Jan Woodward was 47 when she started the menopause. She could never have imagined the impact it would have upon her life.
"They say that you will have one or two symptoms of the menopause, but I felt I had them all", said Jan, from Newport.
"I could be walking around a supermarket doing nothing, and I'd finish the supermarket and I'd be drenched - and then I'd have the headaches that followed".
For Jan, the most troubling symptoms were psychological.
"It just took all of my confidence, it took my memory... and when I was talking to people it was all jumble coming out."

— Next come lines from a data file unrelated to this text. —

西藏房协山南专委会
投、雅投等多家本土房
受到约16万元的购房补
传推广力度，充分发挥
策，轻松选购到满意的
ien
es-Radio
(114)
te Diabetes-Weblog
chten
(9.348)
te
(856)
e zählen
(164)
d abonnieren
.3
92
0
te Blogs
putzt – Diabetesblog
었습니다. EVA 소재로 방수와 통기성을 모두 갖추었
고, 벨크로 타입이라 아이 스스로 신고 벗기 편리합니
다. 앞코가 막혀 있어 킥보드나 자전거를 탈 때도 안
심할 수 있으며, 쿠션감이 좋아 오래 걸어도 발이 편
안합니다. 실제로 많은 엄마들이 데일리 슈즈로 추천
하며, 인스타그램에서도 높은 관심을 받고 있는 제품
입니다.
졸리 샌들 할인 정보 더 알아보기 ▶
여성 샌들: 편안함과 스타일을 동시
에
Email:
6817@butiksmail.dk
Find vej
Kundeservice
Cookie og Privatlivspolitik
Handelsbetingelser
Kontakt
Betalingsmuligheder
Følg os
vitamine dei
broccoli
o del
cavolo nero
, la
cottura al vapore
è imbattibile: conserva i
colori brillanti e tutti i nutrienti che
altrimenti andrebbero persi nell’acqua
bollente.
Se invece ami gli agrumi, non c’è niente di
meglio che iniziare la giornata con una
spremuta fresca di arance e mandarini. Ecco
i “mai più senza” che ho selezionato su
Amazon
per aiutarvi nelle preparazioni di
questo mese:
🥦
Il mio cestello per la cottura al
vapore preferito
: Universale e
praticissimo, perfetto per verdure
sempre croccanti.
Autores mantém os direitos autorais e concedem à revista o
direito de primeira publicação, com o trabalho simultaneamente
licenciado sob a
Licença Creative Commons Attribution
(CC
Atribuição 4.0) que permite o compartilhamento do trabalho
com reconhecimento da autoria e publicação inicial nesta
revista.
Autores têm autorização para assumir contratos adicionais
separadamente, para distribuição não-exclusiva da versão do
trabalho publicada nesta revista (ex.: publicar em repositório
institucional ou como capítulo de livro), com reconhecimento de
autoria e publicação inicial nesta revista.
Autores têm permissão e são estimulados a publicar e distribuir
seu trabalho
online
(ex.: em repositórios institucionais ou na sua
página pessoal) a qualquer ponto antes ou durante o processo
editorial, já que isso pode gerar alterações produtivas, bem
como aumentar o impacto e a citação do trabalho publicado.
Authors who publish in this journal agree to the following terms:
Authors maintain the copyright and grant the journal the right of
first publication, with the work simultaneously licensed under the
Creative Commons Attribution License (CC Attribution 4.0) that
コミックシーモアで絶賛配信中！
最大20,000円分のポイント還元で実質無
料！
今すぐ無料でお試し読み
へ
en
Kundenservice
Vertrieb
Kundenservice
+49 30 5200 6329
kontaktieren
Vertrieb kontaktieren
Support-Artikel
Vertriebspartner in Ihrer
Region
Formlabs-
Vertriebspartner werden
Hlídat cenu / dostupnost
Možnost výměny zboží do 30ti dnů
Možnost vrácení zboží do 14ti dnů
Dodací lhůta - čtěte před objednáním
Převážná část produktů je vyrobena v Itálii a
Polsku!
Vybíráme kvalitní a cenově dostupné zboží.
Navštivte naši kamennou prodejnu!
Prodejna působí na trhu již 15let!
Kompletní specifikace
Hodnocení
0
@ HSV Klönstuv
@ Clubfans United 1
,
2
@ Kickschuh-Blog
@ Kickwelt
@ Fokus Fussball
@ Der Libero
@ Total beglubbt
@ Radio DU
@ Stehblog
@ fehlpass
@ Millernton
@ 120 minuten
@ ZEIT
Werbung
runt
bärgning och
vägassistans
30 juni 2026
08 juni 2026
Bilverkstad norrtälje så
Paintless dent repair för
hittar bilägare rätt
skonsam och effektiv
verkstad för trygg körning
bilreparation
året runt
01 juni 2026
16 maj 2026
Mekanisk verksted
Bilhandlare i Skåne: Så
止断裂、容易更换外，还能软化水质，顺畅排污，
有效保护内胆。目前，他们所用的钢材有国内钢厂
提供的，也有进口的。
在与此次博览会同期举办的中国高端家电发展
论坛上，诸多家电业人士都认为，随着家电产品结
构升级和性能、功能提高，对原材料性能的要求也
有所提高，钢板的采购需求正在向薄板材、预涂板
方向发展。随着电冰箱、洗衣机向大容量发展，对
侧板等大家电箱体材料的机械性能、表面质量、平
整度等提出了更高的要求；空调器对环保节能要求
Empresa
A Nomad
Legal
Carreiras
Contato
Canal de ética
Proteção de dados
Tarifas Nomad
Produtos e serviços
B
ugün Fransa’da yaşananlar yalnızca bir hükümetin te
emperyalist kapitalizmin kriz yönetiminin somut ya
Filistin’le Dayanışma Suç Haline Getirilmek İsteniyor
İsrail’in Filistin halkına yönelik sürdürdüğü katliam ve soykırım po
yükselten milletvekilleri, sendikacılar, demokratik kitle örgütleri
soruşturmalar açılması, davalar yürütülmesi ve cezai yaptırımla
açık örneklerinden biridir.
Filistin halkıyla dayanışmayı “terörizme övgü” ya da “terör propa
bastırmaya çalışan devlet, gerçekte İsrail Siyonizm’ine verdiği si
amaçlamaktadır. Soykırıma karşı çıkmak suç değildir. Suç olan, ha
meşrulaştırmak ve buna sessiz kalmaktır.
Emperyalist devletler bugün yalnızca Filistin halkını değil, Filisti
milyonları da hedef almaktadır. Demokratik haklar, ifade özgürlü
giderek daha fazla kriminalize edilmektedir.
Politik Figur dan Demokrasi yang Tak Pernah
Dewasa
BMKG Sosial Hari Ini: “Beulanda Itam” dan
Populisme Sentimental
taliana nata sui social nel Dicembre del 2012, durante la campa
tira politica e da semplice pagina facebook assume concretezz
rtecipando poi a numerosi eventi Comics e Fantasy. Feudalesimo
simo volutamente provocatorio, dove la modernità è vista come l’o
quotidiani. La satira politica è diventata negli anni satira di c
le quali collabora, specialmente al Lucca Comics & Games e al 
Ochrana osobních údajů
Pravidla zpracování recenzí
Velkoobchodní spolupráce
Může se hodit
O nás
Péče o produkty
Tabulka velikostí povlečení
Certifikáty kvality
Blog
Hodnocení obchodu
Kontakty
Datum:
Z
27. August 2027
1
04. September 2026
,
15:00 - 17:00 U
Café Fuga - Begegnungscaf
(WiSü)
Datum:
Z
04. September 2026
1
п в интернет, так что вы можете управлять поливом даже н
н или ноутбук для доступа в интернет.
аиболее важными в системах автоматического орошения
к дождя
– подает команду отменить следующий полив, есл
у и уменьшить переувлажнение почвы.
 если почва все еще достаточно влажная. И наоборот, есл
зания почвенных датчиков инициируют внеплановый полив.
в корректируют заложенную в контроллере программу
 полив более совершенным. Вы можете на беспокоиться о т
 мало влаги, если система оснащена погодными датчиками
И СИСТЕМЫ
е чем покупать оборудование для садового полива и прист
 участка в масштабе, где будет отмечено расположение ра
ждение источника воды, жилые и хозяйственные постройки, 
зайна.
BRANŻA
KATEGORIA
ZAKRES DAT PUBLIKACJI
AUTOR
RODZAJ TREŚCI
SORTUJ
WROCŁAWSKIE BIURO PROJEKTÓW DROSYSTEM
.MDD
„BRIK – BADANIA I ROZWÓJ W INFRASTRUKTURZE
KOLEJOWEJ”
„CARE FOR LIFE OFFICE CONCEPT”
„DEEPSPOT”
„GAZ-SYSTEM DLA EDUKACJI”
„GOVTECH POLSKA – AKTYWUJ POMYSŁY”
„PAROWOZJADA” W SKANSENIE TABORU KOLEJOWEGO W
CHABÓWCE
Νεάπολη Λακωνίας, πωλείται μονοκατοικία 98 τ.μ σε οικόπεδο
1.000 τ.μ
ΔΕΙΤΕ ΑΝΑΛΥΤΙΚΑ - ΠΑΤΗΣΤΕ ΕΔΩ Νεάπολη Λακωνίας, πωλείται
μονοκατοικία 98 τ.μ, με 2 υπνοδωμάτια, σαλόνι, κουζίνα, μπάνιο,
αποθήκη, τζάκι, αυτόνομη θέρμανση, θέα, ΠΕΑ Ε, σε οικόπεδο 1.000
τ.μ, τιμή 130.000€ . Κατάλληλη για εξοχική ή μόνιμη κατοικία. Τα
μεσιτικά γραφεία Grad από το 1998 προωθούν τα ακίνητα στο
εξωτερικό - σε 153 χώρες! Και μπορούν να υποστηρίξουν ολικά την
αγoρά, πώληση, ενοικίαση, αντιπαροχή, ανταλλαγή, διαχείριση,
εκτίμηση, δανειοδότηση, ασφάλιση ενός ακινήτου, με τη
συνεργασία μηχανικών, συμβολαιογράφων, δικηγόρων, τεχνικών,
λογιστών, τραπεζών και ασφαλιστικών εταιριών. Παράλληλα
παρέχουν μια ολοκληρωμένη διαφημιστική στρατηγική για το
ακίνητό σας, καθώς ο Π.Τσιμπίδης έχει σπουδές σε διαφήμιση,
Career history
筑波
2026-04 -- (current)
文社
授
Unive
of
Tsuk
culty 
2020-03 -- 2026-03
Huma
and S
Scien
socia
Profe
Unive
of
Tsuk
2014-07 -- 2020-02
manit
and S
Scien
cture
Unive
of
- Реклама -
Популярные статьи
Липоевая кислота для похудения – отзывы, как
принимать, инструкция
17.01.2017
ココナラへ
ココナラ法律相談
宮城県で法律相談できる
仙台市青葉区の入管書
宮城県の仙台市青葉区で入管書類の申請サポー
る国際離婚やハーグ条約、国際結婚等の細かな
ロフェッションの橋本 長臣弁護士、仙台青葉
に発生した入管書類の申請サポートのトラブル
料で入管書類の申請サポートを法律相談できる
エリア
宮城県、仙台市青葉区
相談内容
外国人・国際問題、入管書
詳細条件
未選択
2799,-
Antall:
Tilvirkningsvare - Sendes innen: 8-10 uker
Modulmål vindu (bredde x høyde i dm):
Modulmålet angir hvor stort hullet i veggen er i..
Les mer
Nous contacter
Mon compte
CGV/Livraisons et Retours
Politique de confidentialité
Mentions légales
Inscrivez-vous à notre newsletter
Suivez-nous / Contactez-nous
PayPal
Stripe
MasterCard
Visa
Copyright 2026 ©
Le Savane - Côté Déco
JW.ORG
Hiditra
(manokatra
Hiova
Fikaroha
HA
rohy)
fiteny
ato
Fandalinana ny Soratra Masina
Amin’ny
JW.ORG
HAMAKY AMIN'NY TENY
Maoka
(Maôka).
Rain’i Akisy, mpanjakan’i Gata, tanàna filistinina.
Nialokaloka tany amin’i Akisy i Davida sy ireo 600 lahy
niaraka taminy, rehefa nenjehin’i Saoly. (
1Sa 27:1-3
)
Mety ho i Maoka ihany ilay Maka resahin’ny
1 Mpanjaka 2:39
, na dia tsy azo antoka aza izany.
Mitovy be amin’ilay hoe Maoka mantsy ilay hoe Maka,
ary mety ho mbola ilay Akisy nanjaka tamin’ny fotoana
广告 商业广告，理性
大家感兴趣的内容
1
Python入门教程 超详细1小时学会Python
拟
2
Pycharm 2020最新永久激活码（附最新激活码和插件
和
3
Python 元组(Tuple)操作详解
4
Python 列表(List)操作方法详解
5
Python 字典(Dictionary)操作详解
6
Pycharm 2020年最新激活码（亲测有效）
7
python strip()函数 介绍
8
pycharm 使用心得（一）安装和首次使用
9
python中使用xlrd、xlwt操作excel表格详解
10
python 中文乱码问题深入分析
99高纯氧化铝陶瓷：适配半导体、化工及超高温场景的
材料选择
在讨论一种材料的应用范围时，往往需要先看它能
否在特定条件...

Jan says she hit "rock bottom" - and that at her lowest point, she felt unable to go on.
"Two years ago, it took me to a very, very dark place... I couldn't go on any longer. And it was a phone call from my daughter... and she said Mum I'm coming over, and she did, and straight away she could see that I was rock bottom, really rock bottom, and she contacted a counsellor. And I saw the counsellor the following day".
Jan was also prescribed HRT, or Hormone Replacement Therapy, by her doctor.
She has gradually begun to feel much better - but the menopause has led her to make a number of life changes, including the decision to leave her job.
"I needed my memory and my confidence", said Jan. "But the menopause was creeping in, saying you can't do this, you can't do that".
Menopause refers to the stage in a woman's life when their periods stop - usually between the age of 45 and 55.
The symptoms vary in type and severity from person to person, but can include night sweats, reduced sex drive, low mood, anxiety, and problems with memory and concentration.
A recent survey by the British Menopause Society found that most women experience around 7 different symptoms, while 42% said their symptoms were worse or much worse than expected.
Jan says she believes the menopause should be talked about more openly.
"There's a lot of things out there that can make you look younger, so to actually talk about the menopause actually endorses the fact that you are getting older.
"I've learnt to deal with it, live with it, adjust my way of living with it", she added. "It's become part of me and it's not going to go away... but you learn how to deal with the menopause".